Information supplied Start Marker

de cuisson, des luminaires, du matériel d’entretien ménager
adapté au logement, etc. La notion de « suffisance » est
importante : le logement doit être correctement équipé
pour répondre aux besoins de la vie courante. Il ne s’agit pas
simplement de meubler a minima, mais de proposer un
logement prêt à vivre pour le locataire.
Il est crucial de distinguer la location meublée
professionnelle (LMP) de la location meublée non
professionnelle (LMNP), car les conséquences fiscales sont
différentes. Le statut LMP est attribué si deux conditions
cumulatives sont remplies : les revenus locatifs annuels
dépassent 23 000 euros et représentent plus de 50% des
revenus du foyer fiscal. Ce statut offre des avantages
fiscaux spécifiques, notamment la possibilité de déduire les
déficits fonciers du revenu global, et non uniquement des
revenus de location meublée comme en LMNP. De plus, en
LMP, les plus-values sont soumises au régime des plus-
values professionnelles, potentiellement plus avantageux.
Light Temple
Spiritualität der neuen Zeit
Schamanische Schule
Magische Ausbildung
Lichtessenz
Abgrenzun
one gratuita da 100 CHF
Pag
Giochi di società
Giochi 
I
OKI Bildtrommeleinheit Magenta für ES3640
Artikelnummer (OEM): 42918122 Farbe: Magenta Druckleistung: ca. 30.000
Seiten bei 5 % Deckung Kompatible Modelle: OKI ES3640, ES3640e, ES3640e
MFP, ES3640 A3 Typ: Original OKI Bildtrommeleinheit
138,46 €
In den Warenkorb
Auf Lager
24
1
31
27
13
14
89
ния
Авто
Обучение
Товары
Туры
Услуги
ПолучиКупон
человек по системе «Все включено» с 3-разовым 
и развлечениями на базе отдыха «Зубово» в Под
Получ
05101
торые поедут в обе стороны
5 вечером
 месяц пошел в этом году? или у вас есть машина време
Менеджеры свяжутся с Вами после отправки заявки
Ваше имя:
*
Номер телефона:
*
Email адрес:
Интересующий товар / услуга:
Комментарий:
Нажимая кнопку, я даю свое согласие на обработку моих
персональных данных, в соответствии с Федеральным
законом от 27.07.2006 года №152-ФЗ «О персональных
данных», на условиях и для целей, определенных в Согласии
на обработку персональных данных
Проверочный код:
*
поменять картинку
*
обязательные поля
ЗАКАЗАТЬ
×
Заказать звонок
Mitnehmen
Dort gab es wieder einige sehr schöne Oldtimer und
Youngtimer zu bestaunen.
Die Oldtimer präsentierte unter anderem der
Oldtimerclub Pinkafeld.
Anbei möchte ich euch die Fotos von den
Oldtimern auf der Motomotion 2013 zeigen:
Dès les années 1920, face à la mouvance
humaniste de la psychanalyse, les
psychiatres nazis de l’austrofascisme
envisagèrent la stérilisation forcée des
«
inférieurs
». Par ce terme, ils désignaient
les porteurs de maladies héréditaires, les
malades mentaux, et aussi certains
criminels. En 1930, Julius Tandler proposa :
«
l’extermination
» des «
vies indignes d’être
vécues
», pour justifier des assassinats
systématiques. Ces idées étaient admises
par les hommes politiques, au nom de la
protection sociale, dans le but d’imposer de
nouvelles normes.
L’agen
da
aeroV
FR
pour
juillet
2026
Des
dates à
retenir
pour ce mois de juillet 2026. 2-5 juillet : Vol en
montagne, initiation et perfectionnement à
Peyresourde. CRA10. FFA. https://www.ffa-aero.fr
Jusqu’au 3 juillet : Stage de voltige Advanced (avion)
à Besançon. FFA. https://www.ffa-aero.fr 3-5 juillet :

Information supplied End Marker

▶ **Aim of the exercise**: Locate and copy each line in the data above that includes the word "https".

▶ **Response to this task**:
Peyresourde. CRA10. FFA. https://www.ffa-aero.fr
à Besançon. FFA. https://www.ffa-aero.fr 3-5 juillet :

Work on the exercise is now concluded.